LCA also provides an attractive alternative for making prediction with time-dependent covariates [21, 22]. A LCA takes a joint modeling approach to assess the association between longitudinal and survival data and thus uses information more efficiently, resulting less biased estimates. Unlike the conventional joint models that assess the association via shared random effects [19, 33, 34], a LCA relates the longitudinal process to survival process by latent classes and assumes the two stochastic processes independent given the class membership [22]. Therefore, neither time-dependent covariates nor random effects of the longitudinal data are needed in the survival sub-model. Such a model specification will avoid the intensive computation to obtain the random effects for new subjects and hence facilitates a real-time individualized prediction [21]. The key to build an accurate prediction in a LCA setting is to have a reliable classification given the observed data. Generally speaking, the more the available serial biomarker readings, the more reliable a classification is. To this consideration, the impact of follow-up IOP on POAG may be over-estimated in OHTS because an average length of 6.5-year IOP readings was used to calculate the 5-year POAG-free rate. To solve this dilemma, which is rather common in all predictions involving time-dependent covariates, one of the most frequently used approaches in medical literature is a landmark analysis that consists of fitting a serial of survival models only to the subjects still at risk, that is, computation of the predictive distribution at a certain time given the history of event and covariates until that moment [35]. In a LCA setting, such a dynamic prediction can be conveniently implemented because the conditional survival probability at any time can be calculated analytically from a single LCA once the parameters are estimated [21].
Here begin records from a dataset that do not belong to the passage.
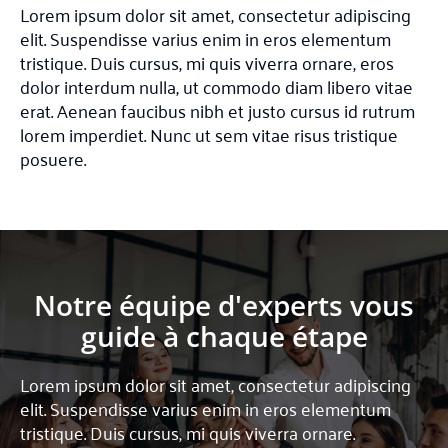
Lorem ipsum dolor sit amet, consectetur adipiscing
elit. Suspendisse varius enim in eros elementum
tristique. Duis cursus, mi quis viverra ornare, eros
dolor interdum nulla, ut commodo diam libero vitae
erat. Aenean faucibus nibh et justo cursus id rutrum
lorem imperdiet. Nunc ut sem vitae risus tristique
posuere.
Notre équipe d'experts vous
guide à chaque étape
Lorem ipsum dolor sit amet, consectetur adipiscing
elit. Suspendisse varius enim in eros elementum
tristique. Duis cursus, mi quis viverra ornare.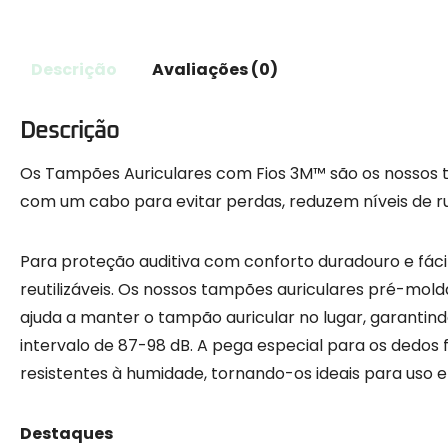
Descrição
Avaliações (0)
Descrição
Os Tampões Auriculares com Fios 3M™ são os nossos t
com um cabo para evitar perdas, reduzem níveis de ru
Para proteção auditiva com conforto duradouro e fáci
reutilizáveis. Os nossos tampões auriculares pré-mol
ajuda a manter o tampão auricular no lugar, garantin
intervalo de 87-98 dB. A pega especial para os dedos fo
resistentes à humidade, tornando-os ideais para uso 
Destaques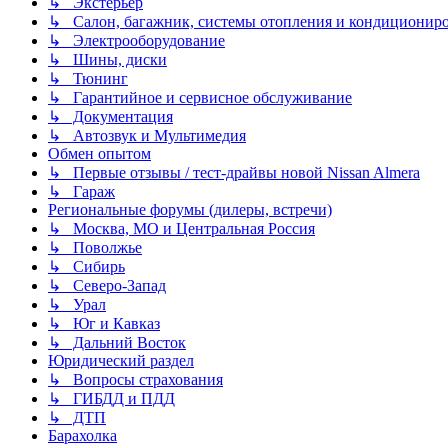
↳ Экстерьер
↳ Салон, багажник, системы отопления и кондиционир
↳ Электрооборудование
↳ Шины, диски
↳ Тюнинг
↳ Гарантийное и сервисное обслуживание
↳ Документация
↳ Автозвук и Мультимедия
Обмен опытом
↳ Первые отзывы / тест-драйвы новой Nissan Almera
↳ Гараж
Региональные форумы (дилеры, встречи)
↳ Москва, МО и Центральная Россия
↳ Поволжье
↳ Сибирь
↳ Северо-Запад
↳ Урал
↳ Юг и Кавказ
↳ Дальний Восток
Юридический раздел
↳ Вопросы страхования
↳ ГИБДД и ПДД
↳ ДТП
Барахолка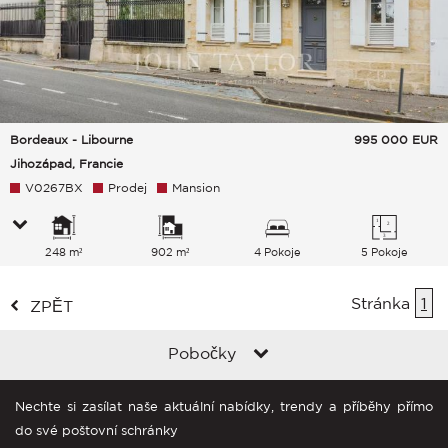
Bordeaux - Libourne
995 000
EUR
Jihozápad, Francie
V0267BX
Prodej
Mansion
248 m²
902 m²
4 Pokoje
5 Pokoje
Stránka
1
ZPĚT
Pobočky
Nechte si zasílat naše aktuální nabídky, trendy a příběhy přímo
do své poštovní schránky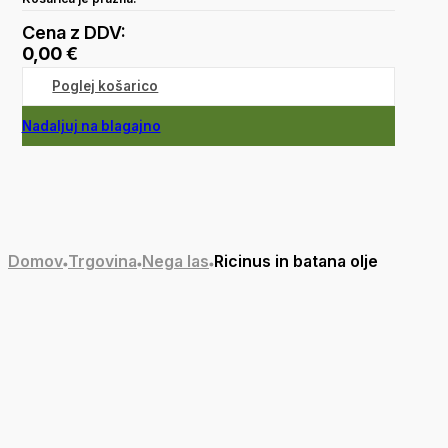
Cena z DDV:
0,00
€
Poglej košarico
Nadaljuj na blagajno
Domov
Trgovina
Nega las
Ricinus in batana olje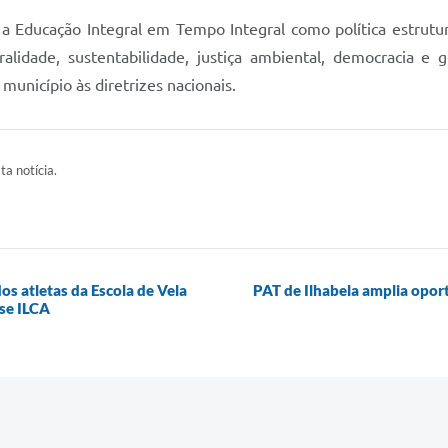
a Educação Integral em Tempo Integral como política estrutur
turalidade, sustentabilidade, justiça ambiental, democracia e
unicípio às diretrizes nacionais.
ta notícia.
s atletas da Escola de Vela
PAT de Ilhabela amplia opor
sse ILCA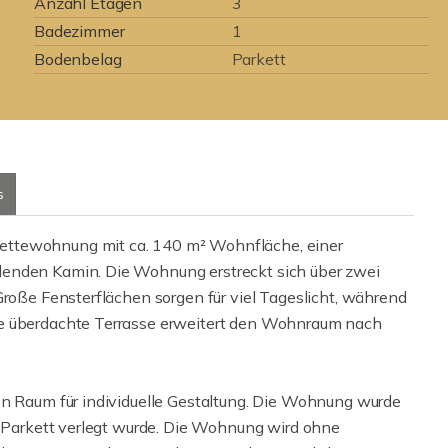
Anzahl Etagen
3
Badezimmer
1
Bodenbelag
Parkett
s
ettewohnung mit ca. 140 m² Wohnfläche, einer
denden Kamin. Die Wohnung erstreckt sich über zwei
Große Fensterflächen sorgen für viel Tageslicht, während
ne überdachte Terrasse erweitert den Wohnraum nach
en Raum für individuelle Gestaltung. Die Wohnung wurde
es Parkett verlegt wurde. Die Wohnung wird ohne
Despite its advantages, the LCA has several limitations. First, the computational load of LCA can be high, especially for models with complexity structures. In OHTS data (N = 1600), for example, it ran less than 10 minutes for an unconditional 6-class LCA, but it took more than 30 minutes to develop the full conditional model. Because of the exploratory nature of data analysis with LCA, the cumulative time can be substantial. For this consideration, in practice the best LCA model is often constructed taking a two-step approach as in this paper. Another issue in LCA is that the log-likelihood function may end up at local rather than global maxima. Fortunately this issue has been taken into consideration by the statistical package Mplus which automatically uses 10 sets of randomly generated starting values for estimation. The program also allows investigators to rerun and compare the estimates from user specified starting values if necessary [23].